REQUIRED ACTION: Each line of the records containing "many" is to be copied out and returned.

BEGIN GIVEN ENTRIES

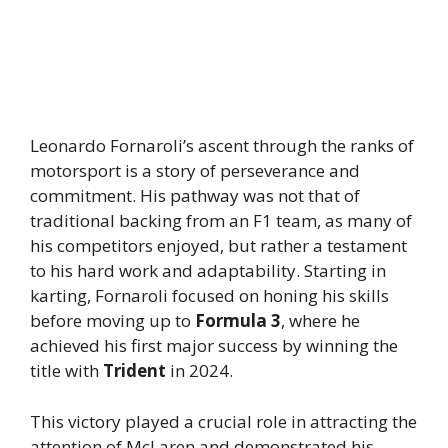
Leonardo Fornaroli’s ascent through the ranks of
motorsport is a story of perseverance and
commitment. His pathway was not that of
traditional backing from an F1 team, as many of
his competitors enjoyed, but rather a testament
to his hard work and adaptability. Starting in
karting, Fornaroli focused on honing his skills
before moving up to
Formula 3
, where he
achieved his first major success by winning the
title with
Trident
in 2024.
This victory played a crucial role in attracting the
attention of McLaren and demonstrated his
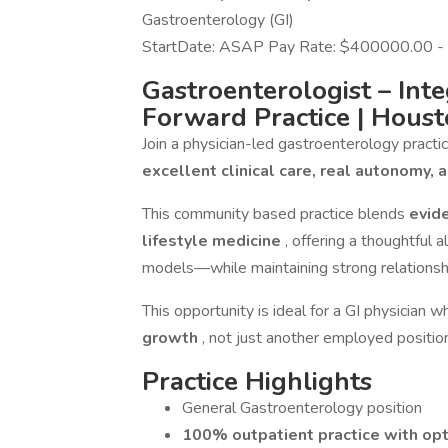
Gastroenterology (GI)
StartDate: ASAP Pay Rate: $400000.00 
Gastroenterologist – Inte
Forward Practice
| Houst
Join a physician-led gastroenterology pract
excellent clinical care, real autonomy, 
This community based practice blends
evid
lifestyle medicine
, offering a thoughtful
models—while maintaining strong relationsh
This opportunity is ideal for a GI physician
growth
, not just another employed positio
Practice Highlights
General Gastroenterology position
100% outpatient practice with opt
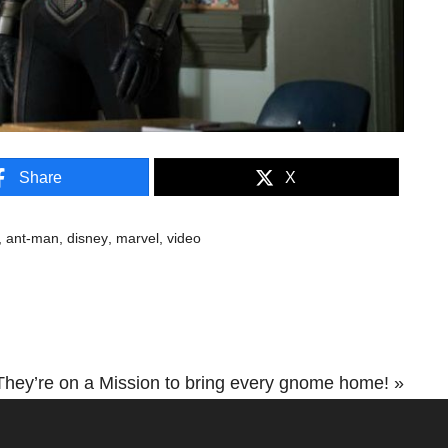
Share
X
,
ant-man
,
disney
,
marvel
,
video
hey’re on a Mission to bring every gnome home! »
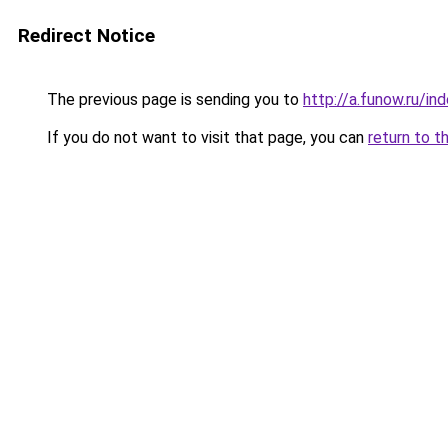
Redirect Notice
The previous page is sending you to
http://a.funow.ru/i
If you do not want to visit that page, you can
return to t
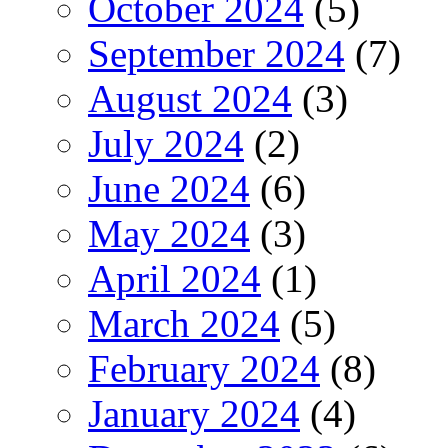
October 2024
(5)
September 2024
(7)
August 2024
(3)
July 2024
(2)
June 2024
(6)
May 2024
(3)
April 2024
(1)
March 2024
(5)
February 2024
(8)
January 2024
(4)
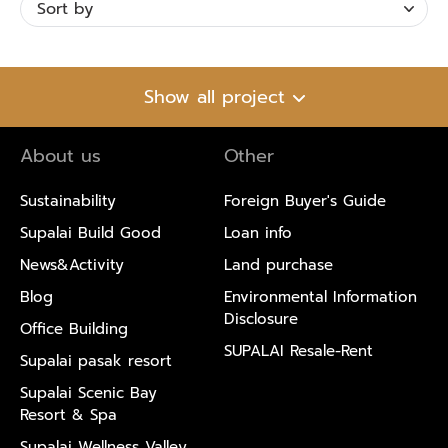
Show all project
About us
Other
Sustainability
Foreign Buyer's Guide
Supalai Build Good
Loan info
News&Activity
Land purchase
Blog
Environmental Information
Disclosure
Office Building
SUPALAI Resale-Rent
Supalai pasak resort
Supalai Scenic Bay
Resort & Spa
Supalai Wellness Valley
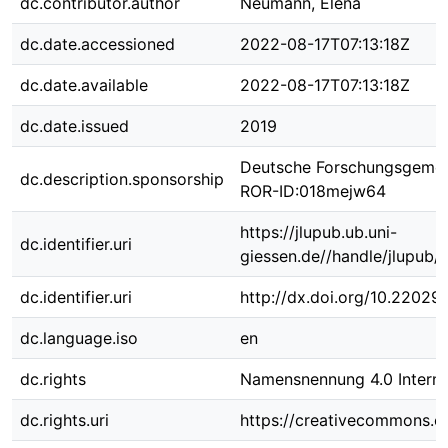
dc.contributor.author
Neumann, Elena
dc.date.accessioned
2022-08-17T07:13:18Z
dc.date.available
2022-08-17T07:13:18Z
dc.date.issued
2019
Deutsche Forschungsgemei
dc.description.sponsorship
ROR-ID:018mejw64
https://jlupub.ub.uni-
dc.identifier.uri
giessen.de//handle/jlupub/
dc.identifier.uri
http://dx.doi.org/10.22029
dc.language.iso
en
dc.rights
Namensnennung 4.0 Interna
dc.rights.uri
https://creativecommons.or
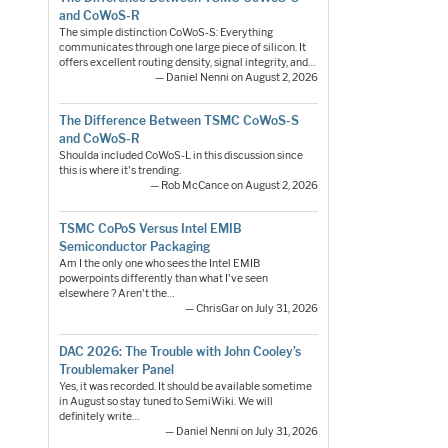
and CoWoS-R
The simple distinction CoWoS-S: Everything
communicates through one large piece of silicon. It
offers excellent routing density, signal integrity, and…
— Daniel Nenni on August 2, 2026
The Difference Between TSMC CoWoS-S
and CoWoS-R
Shoulda included CoWoS-L in this discussion since
this is where it's trending.
— Rob McCance on August 2, 2026
TSMC CoPoS Versus Intel EMIB
Semiconductor Packaging
Am I the only one who sees the Intel EMIB
powerpoints differently than what I've seen
elsewhere ? Aren't the…
— ChrisGar on July 31, 2026
DAC 2026: The Trouble with John Cooley’s
Troublemaker Panel
Yes, it was recorded. It should be available sometime
in August so stay tuned to SemiWiki. We will
definitely write…
— Daniel Nenni on July 31, 2026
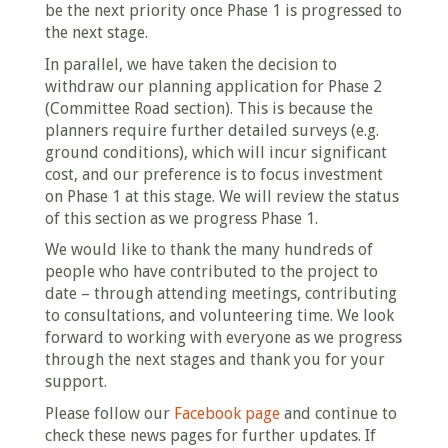
be the next priority once Phase 1 is progressed to
the next stage.
In parallel, we have taken the decision to
withdraw our planning application for Phase 2
(Committee Road section). This is because the
planners require further detailed surveys (e.g.
ground conditions), which will incur significant
cost, and our preference is to focus investment
on Phase 1 at this stage. We will review the status
of this section as we progress Phase 1.
We would like to thank the many hundreds of
people who have contributed to the project to
date – through attending meetings, contributing
to consultations, and volunteering time. We look
forward to working with everyone as we progress
through the next stages and thank you for your
support.
Please follow our
Facebook page
and continue to
check these news pages for further updates. If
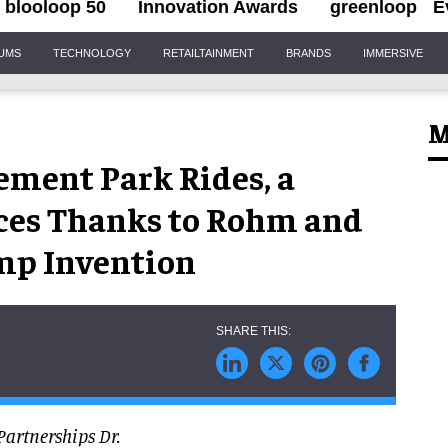
blooloop 50
Innovation Awards
greenloop
E
IUMS
TECHNOLOGY
RETAILTAINMENT
BRANDS
IMMERSIVE
M
ement Park Rides, a
ices Thanks to Rohm and
mp Invention
Partnerships Dr.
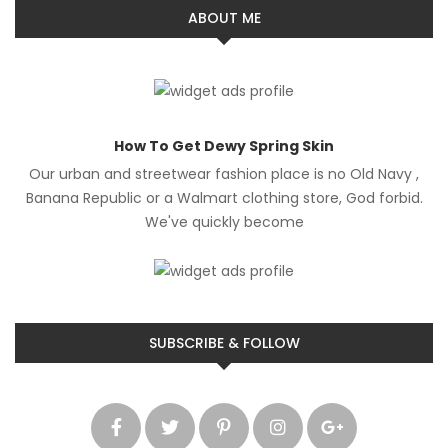
ABOUT ME
How To Get Dewy Spring Skin
Our urban and streetwear fashion place is no Old Navy ,
Banana Republic or a Walmart clothing store, God forbid.
We've quickly become
SUBSCRIBE & FOLLOW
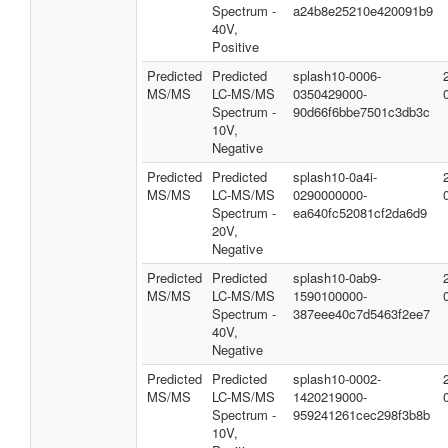
Spectrum -
a24b8e25210e420091b9
40V,
Positive
Predicted
Predicted
splash10-0006-
MS/MS
LC-MS/MS
0350429000-
Spectrum -
90d66f6bbe7501c3db3c
10V,
Negative
Predicted
Predicted
splash10-0a4i-
MS/MS
LC-MS/MS
0290000000-
Spectrum -
ea640fc52081cf2da6d9
20V,
Negative
Predicted
Predicted
splash10-0ab9-
MS/MS
LC-MS/MS
1590100000-
Spectrum -
387eee40c7d5463f2ee7
40V,
Negative
Predicted
Predicted
splash10-0002-
MS/MS
LC-MS/MS
1420219000-
Spectrum -
959241261cec298f3b8b
10V,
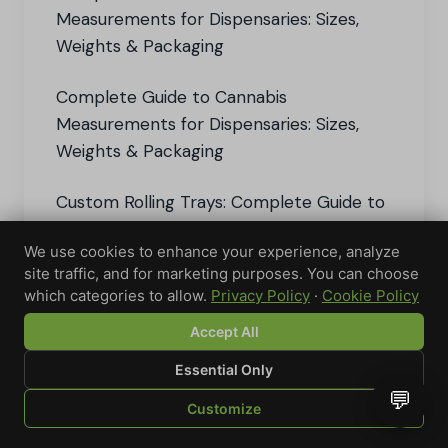
Measurements for Dispensaries: Sizes,
Weights & Packaging
Complete Guide to Cannabis
Measurements for Dispensaries: Sizes,
Weights & Packaging
Custom Rolling Trays: Complete Guide to
Design, Order & Use Personalized Rolling
We use cookies to enhance your experience, analyze
Accessories
site traffic, and for marketing purposes. You can choose
which categories to allow.
Privacy Policy
·
Cookie Policy
Custom Vape Pen: Complete Guide to
Personalized Vaping Solutions
Accept All
Essential Only
The Best Ashtrays for Every Smoking
💬
Customize
Experience: Stylish and Functional
SHOP
BROWSE
QUOTE
CART
YOU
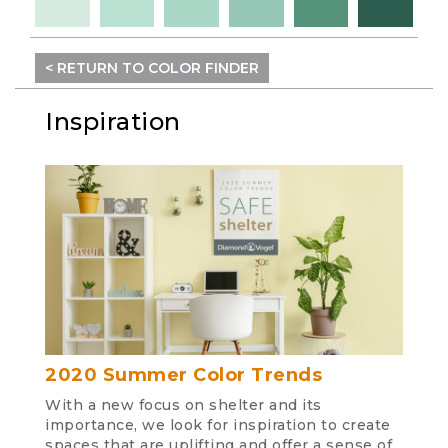
< RETURN TO COLOR FINDER
Inspiration
2020 Summer Color Trends
With a new focus on shelter and its
importance, we look for inspiration to create
spaces that are uplifting and offer a sense of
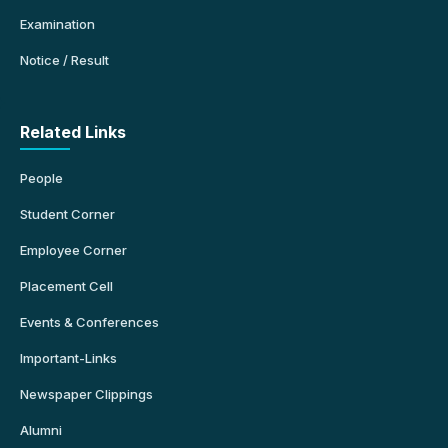
Examination
Notice / Result
Related Links
People
Student Corner
Employee Corner
Placement Cell
Events & Conferences
Important-Links
Newspaper Clippings
Alumni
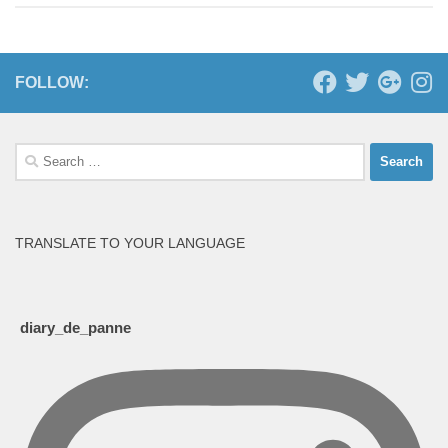
FOLLOW:
Search
for:
TRANSLATE TO YOUR LANGUAGE
diary_de_panne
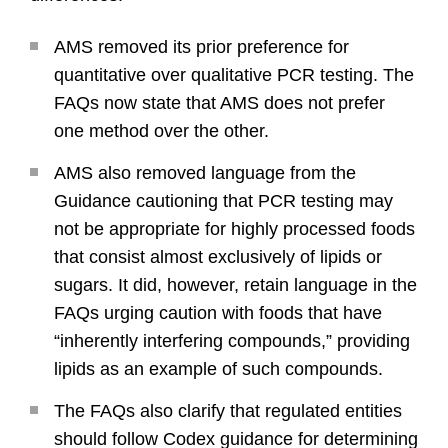
AMS removed its prior preference for
quantitative over qualitative PCR testing. The
FAQs now state that AMS does not prefer
one method over the other.
AMS also removed language from the
Guidance cautioning that PCR testing may
not be appropriate for highly processed foods
that consist almost exclusively of lipids or
sugars. It did, however, retain language in the
FAQs urging caution with foods that have
“inherently interfering compounds,” providing
lipids as an example of such compounds.
The FAQs also clarify that regulated entities
should follow Codex guidance for determining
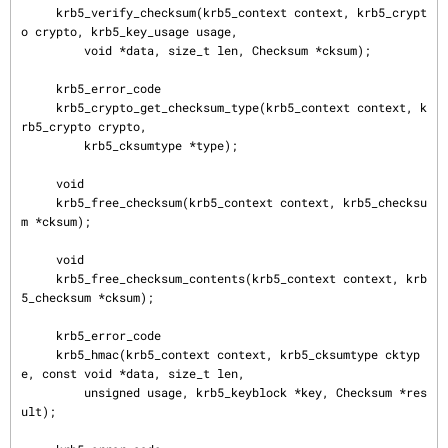
     krb5_verify_checksum(krb5_context context, krb5_crypt
o crypto, krb5_key_usage usage,

         void *data, size_t len, Checksum *cksum);

     krb5_error_code

     krb5_crypto_get_checksum_type(krb5_context context, k
rb5_crypto crypto,

         krb5_cksumtype *type);

     void

     krb5_free_checksum(krb5_context context, krb5_checksu
m *cksum);

     void

     krb5_free_checksum_contents(krb5_context context, krb
5_checksum *cksum);

     krb5_error_code

     krb5_hmac(krb5_context context, krb5_cksumtype cktyp
e, const void *data, size_t len,

         unsigned usage, krb5_keyblock *key, Checksum *res
ult);
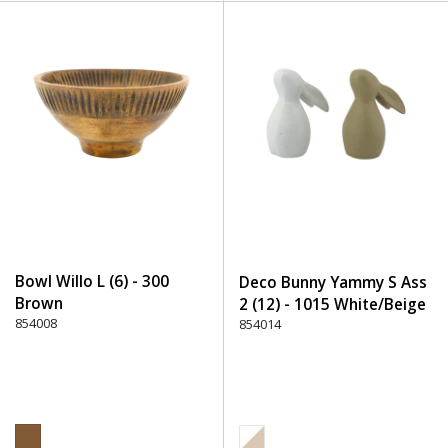
Bowl Willo L (6) - 300
Deco Bunny Yammy S Ass
Brown
2 (12) - 1015 White/Beige
854008
854014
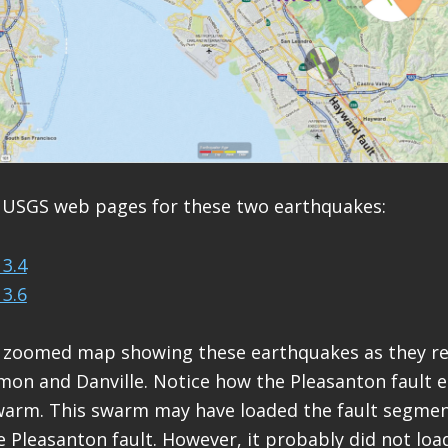
 USGS web pages for these two earthquakes:
3.4
3.6
ly zoomed map showing these earthquakes as they re
amon and Danville. Notice how the Pleasanton fault e
swarm. This swarm may have loaded the fault segmen
e Pleasanton fault. However, it probably did not load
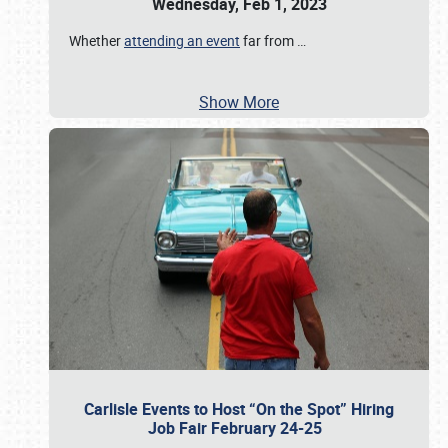
Wednesday, Feb 1, 2023
Whether
attending an event
far from
…
Show More
Carlisle Events to Host “On the Spot” Hiring
Job Fair February 24-25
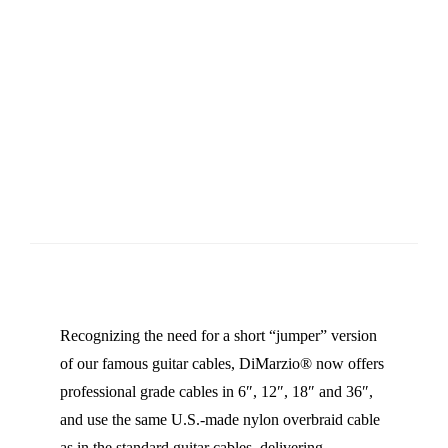
Recognizing the need for a short “jumper” version
of our famous guitar cables, DiMarzio® now offers
professional grade cables in 6″, 12″, 18″ and 36″,
and use the same U.S.-made nylon overbraid cable
as in the standard guitar cables, delivering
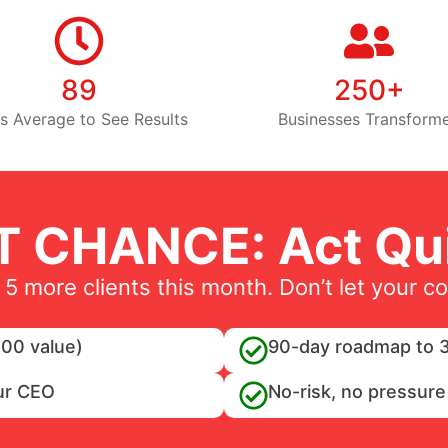
89
250+
s Average to See Results
Businesses Transform
T CHANCE: Act Qui
 5 more clients this month. Don’t let your c
00 value)
90-day roadmap to 3
ur CEO
No-risk, no pressure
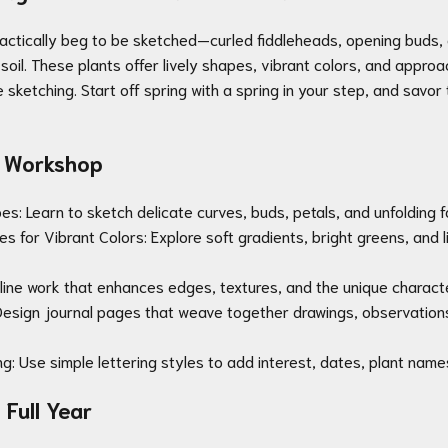
ractically beg to be sketched—curled fiddleheads, opening buds, 
soil. These plants offer lively shapes, vibrant colors, and appro
 sketching. Start off spring with a spring in your step, and savor
is Workshop
s: Learn to sketch delicate curves, buds, petals, and unfolding f
s for Vibrant Colors: Explore soft gradients, bright greens, and l
ce line work that enhances edges, textures, and the unique charact
esign journal pages that weave together drawings, observations
ng: Use simple lettering styles to add interest, dates, plant nam
Full Year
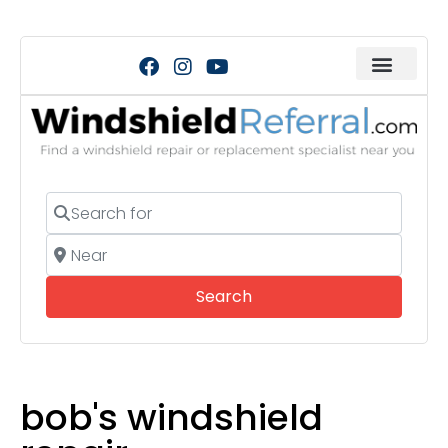
Search for
Near
Search
Search
bob's windshield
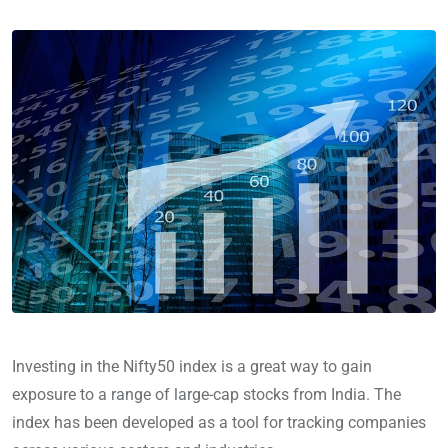
Investing in the Nifty50 index is a great way to gain
exposure to a range of large-cap stocks from India. The
index has been developed as a tool for tracking companies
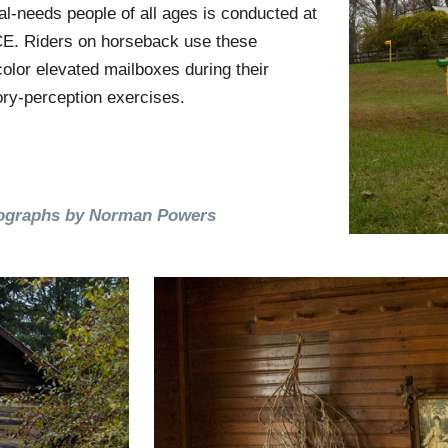
al-needs people of all ages is conducted at
. Riders on horseback use these
color elevated mailboxes during their
ry-perception exercises.
ographs by Norman Powers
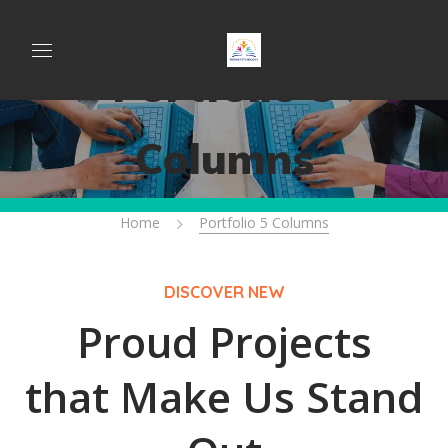
Portfolio 5
Columns
Home
Portfolio 5 Columns
DISCOVER NEW
Proud Projects
that Make Us Stand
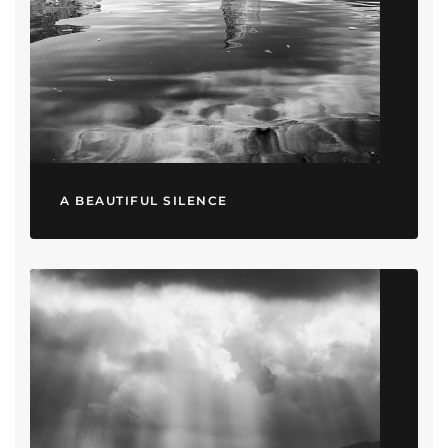
A BEAUTIFUL SILENCE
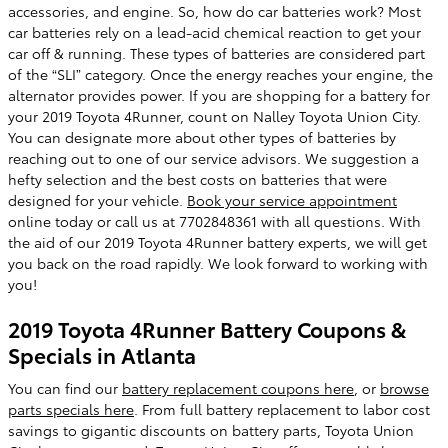
accessories, and engine. So, how do car batteries work? Most
car batteries rely on a lead-acid chemical reaction to get your
car off & running. These types of batteries are considered part
of the “SLI” category. Once the energy reaches your engine, the
alternator provides power. If you are shopping for a battery for
your 2019 Toyota 4Runner, count on Nalley Toyota Union City.
You can designate more about other types of batteries by
reaching out to one of our service advisors. We suggestion a
hefty selection and the best costs on batteries that were
designed for your vehicle.
Book your service appointment
online today or call us at 7702848361 with all questions. With
the aid of our 2019 Toyota 4Runner battery experts, we will get
you back on the road rapidly. We look forward to working with
you!
2019 Toyota 4Runner Battery Coupons &
Specials in Atlanta
You can find our
battery replacement coupons here
, or
browse
parts specials here
. From full battery replacement to labor cost
savings to gigantic discounts on battery parts, Toyota Union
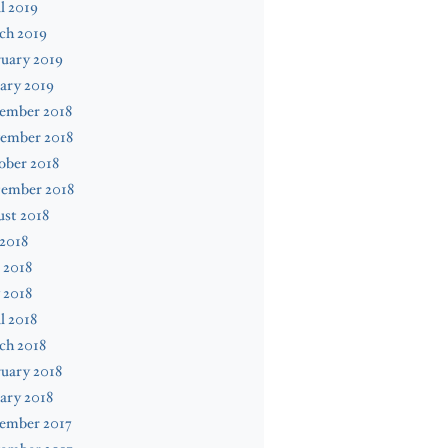
l 2019
ch 2019
uary 2019
ary 2019
ember 2018
ember 2018
ober 2018
tember 2018
st 2018
 2018
 2018
 2018
l 2018
ch 2018
uary 2018
ary 2018
ember 2017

END GIVEN ENTRIES

PROBLEM SOLUTION:
traditional backing from an F1 team, as many of
We would like to thank the many hundreds of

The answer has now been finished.